PREVIOUS  TABLE OF CONTENTS  NEXT 

Understanding Regular Expressions

Jeffrey Friedl

Maybe I'm somewhat of a kook, but I find a lot of pleasure (and learning) in taking some simple task and really investigating all the ways to go about solving it, comparing and contrasting the various solutions.

Usually the end result is only a better understanding of Perl (and often, Perl's regular expressions), but sometimes there really is a tangible benefit. For example, the Perl FAQ about removing whitespace from strings is the result of a long day of benchmarking.

Not long ago in comp.lang.perl.misc, someone asked if there was an "and" for regular expressions comparable to the "or" in /this|that/. That is, he wanted to find lines that matched two otherwise unrelated expressions.

The quick answer provided by many was an && between two regular expressions: /this/ && /that/, although some offered solutions such as /this.*that|that.*this/.

Randal Schwartz came up with the silly but ingenious /^(?=.*one)(?=.*two)/, and when Tom Christiansen asked why the ^ was included, I started to get the itch to really go at this example.

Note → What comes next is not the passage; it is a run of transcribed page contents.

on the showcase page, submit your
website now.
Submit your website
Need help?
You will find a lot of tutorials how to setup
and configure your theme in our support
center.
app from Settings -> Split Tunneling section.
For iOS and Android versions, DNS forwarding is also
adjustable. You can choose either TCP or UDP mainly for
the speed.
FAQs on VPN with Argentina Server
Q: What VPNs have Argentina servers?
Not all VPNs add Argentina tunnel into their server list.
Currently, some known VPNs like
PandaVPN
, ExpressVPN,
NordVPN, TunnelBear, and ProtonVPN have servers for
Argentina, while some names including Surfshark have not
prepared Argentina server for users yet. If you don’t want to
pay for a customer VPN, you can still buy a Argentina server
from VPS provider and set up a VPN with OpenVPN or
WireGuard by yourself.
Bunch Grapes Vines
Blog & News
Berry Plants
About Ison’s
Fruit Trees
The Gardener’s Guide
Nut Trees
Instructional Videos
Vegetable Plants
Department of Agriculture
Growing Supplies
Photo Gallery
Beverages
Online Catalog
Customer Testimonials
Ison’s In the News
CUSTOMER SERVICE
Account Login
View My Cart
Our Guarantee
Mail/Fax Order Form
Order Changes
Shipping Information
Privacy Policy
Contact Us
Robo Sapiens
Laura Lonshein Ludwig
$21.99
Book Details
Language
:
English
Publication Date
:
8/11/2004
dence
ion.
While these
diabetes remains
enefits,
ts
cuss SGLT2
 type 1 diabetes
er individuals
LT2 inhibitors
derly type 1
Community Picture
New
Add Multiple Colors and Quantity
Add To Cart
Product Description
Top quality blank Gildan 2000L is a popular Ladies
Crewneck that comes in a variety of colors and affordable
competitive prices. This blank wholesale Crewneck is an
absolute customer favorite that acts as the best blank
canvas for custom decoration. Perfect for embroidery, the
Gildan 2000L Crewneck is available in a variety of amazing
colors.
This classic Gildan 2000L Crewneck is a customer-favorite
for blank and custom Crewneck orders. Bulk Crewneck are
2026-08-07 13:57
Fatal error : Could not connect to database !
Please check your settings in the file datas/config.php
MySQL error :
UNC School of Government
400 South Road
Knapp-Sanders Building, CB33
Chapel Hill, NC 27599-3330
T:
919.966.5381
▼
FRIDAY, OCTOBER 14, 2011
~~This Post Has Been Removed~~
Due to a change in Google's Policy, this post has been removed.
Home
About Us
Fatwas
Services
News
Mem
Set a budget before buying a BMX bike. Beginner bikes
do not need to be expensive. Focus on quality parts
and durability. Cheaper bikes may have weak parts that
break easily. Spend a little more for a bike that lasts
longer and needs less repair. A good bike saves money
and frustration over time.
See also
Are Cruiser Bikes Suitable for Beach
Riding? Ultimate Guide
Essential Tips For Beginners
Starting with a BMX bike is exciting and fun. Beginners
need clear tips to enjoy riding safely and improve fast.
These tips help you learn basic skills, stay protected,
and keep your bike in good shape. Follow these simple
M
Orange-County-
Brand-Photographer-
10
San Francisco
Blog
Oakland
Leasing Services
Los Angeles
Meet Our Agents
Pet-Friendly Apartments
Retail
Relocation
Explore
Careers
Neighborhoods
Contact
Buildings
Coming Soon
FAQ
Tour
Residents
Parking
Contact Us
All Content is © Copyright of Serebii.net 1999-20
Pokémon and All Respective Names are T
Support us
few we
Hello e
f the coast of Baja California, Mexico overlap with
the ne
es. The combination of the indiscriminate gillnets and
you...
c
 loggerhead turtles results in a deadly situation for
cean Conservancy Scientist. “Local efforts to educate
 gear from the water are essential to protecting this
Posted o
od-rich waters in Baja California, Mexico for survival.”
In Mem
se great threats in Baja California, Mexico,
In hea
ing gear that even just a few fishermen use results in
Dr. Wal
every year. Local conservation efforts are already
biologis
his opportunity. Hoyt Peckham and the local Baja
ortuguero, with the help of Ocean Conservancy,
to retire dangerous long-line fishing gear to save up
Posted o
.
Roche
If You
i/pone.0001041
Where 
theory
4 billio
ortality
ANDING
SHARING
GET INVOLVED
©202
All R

Knowing vs. Knowing On Paper

Japanese has an expression that translates to English as "paper driver." These people have driver's licenses (hard to get in Japan) but don't have a car and hardly ever drive - they're drivers only on paper. I tend to think twice before getting in the car when they're behind the wheel. Textbook knowledge without experience to back it up doesn't mean much.

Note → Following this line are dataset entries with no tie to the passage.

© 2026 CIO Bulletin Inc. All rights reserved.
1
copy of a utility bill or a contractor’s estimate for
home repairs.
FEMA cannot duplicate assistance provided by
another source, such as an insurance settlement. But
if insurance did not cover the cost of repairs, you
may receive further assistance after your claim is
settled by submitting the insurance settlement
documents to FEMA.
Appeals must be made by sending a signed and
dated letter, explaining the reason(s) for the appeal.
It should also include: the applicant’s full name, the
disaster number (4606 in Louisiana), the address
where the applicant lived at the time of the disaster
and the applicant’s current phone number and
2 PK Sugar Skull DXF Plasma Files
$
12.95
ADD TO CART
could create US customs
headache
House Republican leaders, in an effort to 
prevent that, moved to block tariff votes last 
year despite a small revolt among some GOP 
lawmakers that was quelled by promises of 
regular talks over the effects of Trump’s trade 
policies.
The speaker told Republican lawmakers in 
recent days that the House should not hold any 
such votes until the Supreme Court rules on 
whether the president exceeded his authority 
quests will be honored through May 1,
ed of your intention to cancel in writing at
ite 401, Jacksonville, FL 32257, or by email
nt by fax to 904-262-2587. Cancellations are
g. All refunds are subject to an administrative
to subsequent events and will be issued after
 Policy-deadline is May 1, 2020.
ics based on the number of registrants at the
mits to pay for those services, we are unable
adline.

In my previous column, I gave the story of Fred (Full Regular Expression Description) that hopefully helped remove the shroud of mystery about regexes. But knowing how the regex engine works is only the first step - it takes experience to turn that into knowing the wider-perspective effects. The aforementioned question related to /this/ && /that/ is basically a simple one, so without the details of the problem getting in the way, I'd like to look at a host of possible solutions. We'll use our knowledge of how regexes actually work to derive points for comparison.

Cooks And Broth

The basic goal is: Given some text, determine whether it can match two unrelated expressions. I've assembled a list of various ways one might go about this, using both my own ideas and those from members of the studio audience (such as Randal's offering). The table below lists them in no particular order, using /one/ and /two/ as the sample regexes.

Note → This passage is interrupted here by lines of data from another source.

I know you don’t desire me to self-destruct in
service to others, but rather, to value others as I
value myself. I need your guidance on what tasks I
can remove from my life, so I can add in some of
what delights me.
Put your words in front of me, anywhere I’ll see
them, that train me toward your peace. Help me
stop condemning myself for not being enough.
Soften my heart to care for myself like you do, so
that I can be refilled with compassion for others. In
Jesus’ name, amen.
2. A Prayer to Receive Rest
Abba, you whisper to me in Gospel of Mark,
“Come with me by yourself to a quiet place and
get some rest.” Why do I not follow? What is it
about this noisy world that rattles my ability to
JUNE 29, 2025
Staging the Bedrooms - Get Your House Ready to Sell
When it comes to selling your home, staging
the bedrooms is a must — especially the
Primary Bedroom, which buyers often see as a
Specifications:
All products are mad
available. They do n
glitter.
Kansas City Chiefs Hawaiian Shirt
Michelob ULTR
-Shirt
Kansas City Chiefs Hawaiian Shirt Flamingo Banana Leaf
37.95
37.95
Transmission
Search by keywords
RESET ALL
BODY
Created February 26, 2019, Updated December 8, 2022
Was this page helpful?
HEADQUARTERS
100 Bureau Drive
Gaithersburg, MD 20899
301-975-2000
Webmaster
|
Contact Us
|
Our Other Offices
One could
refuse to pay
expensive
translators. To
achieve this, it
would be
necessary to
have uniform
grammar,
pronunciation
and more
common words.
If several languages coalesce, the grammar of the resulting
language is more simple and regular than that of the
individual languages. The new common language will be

group contestant number solution
1 1 /one/ && /two/
2 2 /one.*two|two.*one/
3 /one.*?two|two.*?one/
3 4 /one.*two/ || /two.*one/
5 /one.*?two/ || /two.*?one/
4 6 /^(?=.*one)(?=.*two)/
7 /(?=.*one)(?=.*two)/
8 /^(?=.*?one)(?=.*?two)/
9 /(?=.*?one)(?=.*?two)/

The first thing to do is understand if and why they work, and what practical differences they have with respect to exactly what, where, and when they will match. Once understood, we can move on to looking at their relative efficiency.

Will They Work At All?

Contestant #1 is pretty simple to understand, and is the most direct rendition of what was asked. The Group 2 expressions take quite a different approach, noting that either /one/ follows /two/ (that is, /two.*one/) or the other way around. The two contestants of the group differ only in that one uses the greedy .* while the other the non-greedy .*?. They're different, but will always succeed and fail on the same texts.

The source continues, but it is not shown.